I am not aware of any efficient way to get the ranking of a player. The dumb way is to do a query starting from the player with the highest point, move downward, keep incrementing your counter until you reach the target player. So for the user with lowest point, you might end up scanning the whole range.
That being said, you can still get the top 100 player with no problem (Leaders). Just do a query starting from the player with the highest point, and set the query limit to 100.
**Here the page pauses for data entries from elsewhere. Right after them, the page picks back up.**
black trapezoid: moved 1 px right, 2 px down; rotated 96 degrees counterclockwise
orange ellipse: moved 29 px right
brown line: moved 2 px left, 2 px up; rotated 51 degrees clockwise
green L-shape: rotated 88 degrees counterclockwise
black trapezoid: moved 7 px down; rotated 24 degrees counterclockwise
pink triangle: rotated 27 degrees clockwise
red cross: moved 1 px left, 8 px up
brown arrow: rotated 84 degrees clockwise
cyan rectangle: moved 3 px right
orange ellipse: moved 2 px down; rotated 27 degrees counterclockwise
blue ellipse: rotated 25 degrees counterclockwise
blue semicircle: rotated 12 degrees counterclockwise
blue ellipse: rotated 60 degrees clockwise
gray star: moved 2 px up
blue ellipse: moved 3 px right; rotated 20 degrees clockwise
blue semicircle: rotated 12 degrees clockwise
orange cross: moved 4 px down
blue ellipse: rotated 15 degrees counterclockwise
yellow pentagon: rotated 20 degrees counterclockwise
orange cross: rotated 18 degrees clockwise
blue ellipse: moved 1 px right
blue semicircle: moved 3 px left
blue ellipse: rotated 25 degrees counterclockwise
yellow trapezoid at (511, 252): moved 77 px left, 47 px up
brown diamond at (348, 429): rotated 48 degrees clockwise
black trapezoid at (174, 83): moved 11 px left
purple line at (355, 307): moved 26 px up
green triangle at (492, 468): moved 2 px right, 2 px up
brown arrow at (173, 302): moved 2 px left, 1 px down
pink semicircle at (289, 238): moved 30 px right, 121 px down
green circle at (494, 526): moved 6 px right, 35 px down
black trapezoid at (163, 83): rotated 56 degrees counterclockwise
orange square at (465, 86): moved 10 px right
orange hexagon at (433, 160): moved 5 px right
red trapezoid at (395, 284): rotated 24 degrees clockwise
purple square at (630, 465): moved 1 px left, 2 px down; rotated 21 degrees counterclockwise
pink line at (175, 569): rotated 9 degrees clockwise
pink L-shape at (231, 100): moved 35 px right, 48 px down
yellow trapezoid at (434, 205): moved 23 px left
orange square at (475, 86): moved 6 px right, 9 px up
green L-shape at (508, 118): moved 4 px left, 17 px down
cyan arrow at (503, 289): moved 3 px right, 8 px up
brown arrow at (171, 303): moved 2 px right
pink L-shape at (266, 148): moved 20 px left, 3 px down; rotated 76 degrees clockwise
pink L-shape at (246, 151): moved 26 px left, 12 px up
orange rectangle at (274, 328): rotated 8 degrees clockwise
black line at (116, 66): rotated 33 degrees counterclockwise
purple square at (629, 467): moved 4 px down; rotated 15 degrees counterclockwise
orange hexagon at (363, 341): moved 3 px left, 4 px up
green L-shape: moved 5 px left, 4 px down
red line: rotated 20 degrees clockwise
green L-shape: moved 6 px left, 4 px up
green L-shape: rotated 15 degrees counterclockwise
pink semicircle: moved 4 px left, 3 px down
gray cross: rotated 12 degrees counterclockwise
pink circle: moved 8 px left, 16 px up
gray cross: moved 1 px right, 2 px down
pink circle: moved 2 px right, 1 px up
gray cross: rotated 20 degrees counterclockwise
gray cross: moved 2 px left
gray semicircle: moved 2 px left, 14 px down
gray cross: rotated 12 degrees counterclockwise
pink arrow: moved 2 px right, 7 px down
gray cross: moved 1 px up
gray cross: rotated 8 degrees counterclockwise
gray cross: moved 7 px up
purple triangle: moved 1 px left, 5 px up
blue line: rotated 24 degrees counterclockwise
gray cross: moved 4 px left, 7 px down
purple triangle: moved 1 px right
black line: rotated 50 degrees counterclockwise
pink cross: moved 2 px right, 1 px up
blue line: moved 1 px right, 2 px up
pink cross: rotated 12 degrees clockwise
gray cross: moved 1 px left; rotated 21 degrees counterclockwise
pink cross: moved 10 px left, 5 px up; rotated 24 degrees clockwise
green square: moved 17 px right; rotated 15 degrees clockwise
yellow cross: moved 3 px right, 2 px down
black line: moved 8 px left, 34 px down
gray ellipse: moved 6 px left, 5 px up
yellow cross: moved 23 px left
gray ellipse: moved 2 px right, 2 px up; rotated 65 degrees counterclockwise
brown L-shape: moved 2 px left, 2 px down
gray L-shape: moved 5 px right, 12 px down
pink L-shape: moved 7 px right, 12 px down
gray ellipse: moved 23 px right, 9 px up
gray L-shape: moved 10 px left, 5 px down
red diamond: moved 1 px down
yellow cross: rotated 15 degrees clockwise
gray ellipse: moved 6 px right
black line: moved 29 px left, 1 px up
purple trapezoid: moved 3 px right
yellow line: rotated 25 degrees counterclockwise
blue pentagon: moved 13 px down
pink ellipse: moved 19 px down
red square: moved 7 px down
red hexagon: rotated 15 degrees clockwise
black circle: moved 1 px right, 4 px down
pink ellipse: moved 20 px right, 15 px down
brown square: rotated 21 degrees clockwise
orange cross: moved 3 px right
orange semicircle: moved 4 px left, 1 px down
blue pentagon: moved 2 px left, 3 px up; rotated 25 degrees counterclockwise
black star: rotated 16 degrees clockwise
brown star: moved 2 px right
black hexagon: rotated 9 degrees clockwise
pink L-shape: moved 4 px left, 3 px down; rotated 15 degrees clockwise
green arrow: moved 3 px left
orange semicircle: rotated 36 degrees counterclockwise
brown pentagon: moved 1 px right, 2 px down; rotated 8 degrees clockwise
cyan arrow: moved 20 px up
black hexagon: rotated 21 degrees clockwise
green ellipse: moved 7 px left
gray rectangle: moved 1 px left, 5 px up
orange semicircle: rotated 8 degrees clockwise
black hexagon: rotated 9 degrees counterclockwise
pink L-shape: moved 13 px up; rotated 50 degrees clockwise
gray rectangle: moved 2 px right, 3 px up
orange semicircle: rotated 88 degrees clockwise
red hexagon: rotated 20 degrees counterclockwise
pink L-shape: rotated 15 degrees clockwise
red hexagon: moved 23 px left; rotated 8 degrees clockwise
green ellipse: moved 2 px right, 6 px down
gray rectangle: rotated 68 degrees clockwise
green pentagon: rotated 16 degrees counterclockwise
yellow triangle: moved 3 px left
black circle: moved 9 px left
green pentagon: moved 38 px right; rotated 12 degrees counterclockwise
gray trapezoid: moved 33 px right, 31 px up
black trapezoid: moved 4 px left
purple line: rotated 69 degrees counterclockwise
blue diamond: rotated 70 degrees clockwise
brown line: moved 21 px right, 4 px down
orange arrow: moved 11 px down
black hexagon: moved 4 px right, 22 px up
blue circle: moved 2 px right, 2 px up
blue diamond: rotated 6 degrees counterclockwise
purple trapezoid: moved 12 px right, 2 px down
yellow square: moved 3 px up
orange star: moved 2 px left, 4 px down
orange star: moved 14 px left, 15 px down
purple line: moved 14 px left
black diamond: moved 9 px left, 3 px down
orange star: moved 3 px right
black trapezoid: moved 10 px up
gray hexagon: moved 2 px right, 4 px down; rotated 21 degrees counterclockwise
Also, for a given player, you can get 100 players around him with similar points. You just need do two queries like:
query with hashkey="" and rangekey <= his point, limit 50
query with hashkey="" and rangekey >= his point, limit 50
This was the exact same problem we were facing when we were developing our app. Following are two solutions we had come with to deal with this problem:
Query your index with scanIndex->false that will give you all top players (assuming your score/points key in range) with limit 1000. Then applying this mathematical formula y = mx+b where you can take 2 iteration, mostly 1 and last value to find out m and b, x-points, and y-rank. Based on this you will get the rank if you have user's points (this will not be exact rank value it would be approximate, google does the same if we search some thing in our mail it show
and not exact value in first call.
Get all the records and store it in cache until the next update. This is by far the best and less expensive thing we are using.
The beauty of DynamoDB is that it is highly optimized for very specific (and common) use cases. The cost of this optimization is that many other use cases cannot be achieved as easily as with other databases. Unfortunately yours is one of them. That being said, there are perfectly valid and good ways to do this with DynamoDB. I happen to have built an application that has the same requirement as yours.
What you can do is enable DynamoDB Streams on your table and process item update events with a Lambda function. Every time the number of points for a user changes you re-compute their rank and update your item. Even if you use the same scan operation to re-compute the rank, this is still much better, because it moves the bulk of the cost from your read operation to your write operation, which is kind of the point of NoSQL in the first place. This approach also keeps your point updates fast and eventually consistent (the rank will not update immediately, but is guaranteed to update properly unless there's an issue with your Lambda function).
I recommend to go with this approach and once you reach scale optimize by caching your users by rank in something like Redis, unless you have prior experience with it and can set this up quickly. Pick whatever is simplest first. If you are concerned about your leaderboard changing too often, you can reduce the cost by only re-computing the ranks of first, say, 100 users and schedule another Lambda function to run every several minutes, scan all users and update their ranks all at the same time.